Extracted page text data
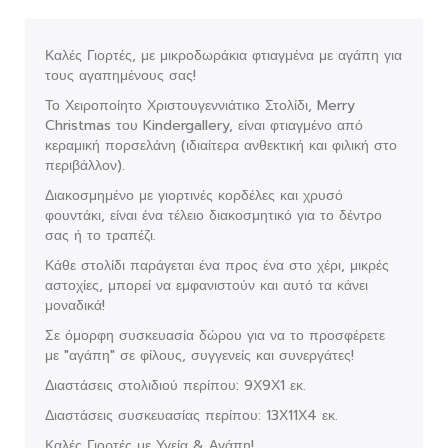
Καλές Γιορτές, με μικροδωράκια φτιαγμένα με αγάπη για
τους αγαπημένους σας!
Το Χειροποίητο Χριστουγεννιάτικο Στολίδι, Merry
Christmas του Kindergallery, είναι φτιαγμένο από
κεραμική πορσελάνη (ιδιαίτερα ανθεκτική και φιλική στο
περιβάλλον).
Διακοσμημένο με γιορτινές κορδέλες και χρυσό
φουντάκι, είναι ένα τέλειο διακοσμητικό για το δέντρο
σας ή το τραπέζι.
Κάθε στολίδι παράγεται ένα προς ένα στο χέρι, μικρές
αστοχίες, μπορεί να εμφανιστούν και αυτό τα κάνει
μοναδικά!
Σε όμορφη συσκευασία δώρου για να το προσφέρετε
με "αγάπη" σε φίλους, συγγενείς και συνεργάτες!
Διαστάσεις στολιδιού περίπου: 9Χ9Χ1 εκ.
Διαστάσεις συσκευασίας περίπου: 13Χ11Χ4 εκ.
Καλές Γιορτές με Υγεία & Αγάπη!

What to do ▸
Say the number of lines in the records above that include the string "Καλές", and no more.

Written response ▸
2